Falcon 9 rocket launch
SpaceX CEO Elon Musk announced changes were made to the Falcon 9 rocket (pictured here). A Falcon 9 exploded last month during a test flight. Wikicommons

A satellite that was the brainchild of former Vice President Al Gore and once-panned by Republicans was readied Saturday for a Sunday liftoff. “GoreSat,” the 1,250-pound satellite officially named the Deep Space Climate Observatory, was set to lift off Sunday from Cape Canaveral Air Force Station in Florida at 6:10 p.m. Sunday.
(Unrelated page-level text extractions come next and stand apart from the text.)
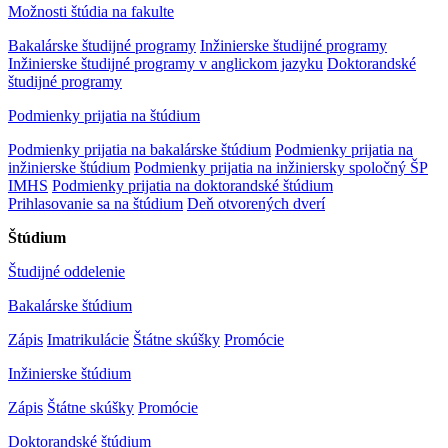
Možnosti štúdia na fakulte
Bakalárske študijné programy
Inžinierske študijné programy
Inžinierske študijné programy v anglickom jazyku
Doktorandské
študijné programy
Podmienky prijatia na štúdium
Podmienky prijatia na bakalárske štúdium
Podmienky prijatia na
inžinierske štúdium
Podmienky prijatia na inžiniersky spoločný ŠP
IMHS
Podmienky prijatia na doktorandské štúdium
Prihlasovanie sa na štúdium
Deň otvorených dverí
Štúdium
Študijné oddelenie
Bakalárske štúdium
Zápis
Imatrikulácie
Štátne skúšky
Promócie
Inžinierske štúdium
Zápis
Štátne skúšky
Promócie
Doktorandské štúdium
The New York Times reported Gore postponed the project after the merit of the plan was questioned by congressional Republicans who called the satellite a waste of resources. “It’s been a long wait,” said Gore, who has been championing the project for 17 years. The satellite will ride atop a Falcon 9 rocket built by Space Exploration Technologies, or SpaceX. Last month, the Falcon 9 booster tests failed. The rocket could not remain upright as it descended and exploded. SpaceX CEO Elon Musk said changes have been made to the rocket to ensure Sunday’s Falcon 9 has a smooth flight.
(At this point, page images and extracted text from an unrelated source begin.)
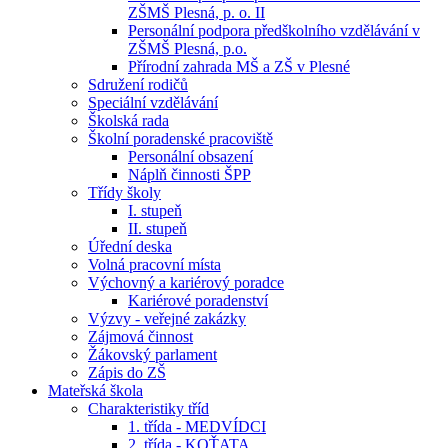
ZŠMŠ Plesná, p. o. II
Personální podpora předškolního vzdělávání v
ZŠMŠ Plesná, p.o.
Přírodní zahrada MŠ a ZŠ v Plesné
Sdružení rodičů
Speciální vzdělávání
Školská rada
Školní poradenské pracoviště
Personální obsazení
Náplň činnosti ŠPP
Třídy školy
I. stupeň
II. stupeň
Úřední deska
Volná pracovní místa
Výchovný a kariérový poradce
Kariérové poradenství
Výzvy - veřejné zakázky
Zájmová činnost
Žákovský parlament
Zápis do ZŠ
Mateřská škola
Charakteristiky tříd
1. třída - MEDVÍDCI
2. třída - KOŤATA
The satellite, which is also referred to as Dscovr is being launched to observe solar storms. According to Douglas A. Biesecker, a solar physicist at the National Oceanic and Atmospheric Administration’s Space Weather Prediction Center in Boulder, Colorado, and a Dscovr program scientist, the satellite will be able to track particles from solar storms that could potentially affect Earth’s power grids through electrical currents. “What it’s doing is ensuring we have that measurement,” Biesecker said, adding that such electrical currents could potentially cause continentwide blackouts.

When Gore began his project, he didn’t realize how integral the satellite would be for solar storm tracking. He aimed to take pictures of Earth that would show the planet fully illuminated, unlike pictures taken by Apollo astronauts where the Earth is partly in shadow, and could be used for educational purposes.

“It’s been 43 year since anyone has been far enough out into space to take such a photograph,” he said. “That’s when I began thinking about how we could get others that would be equally inspiring.”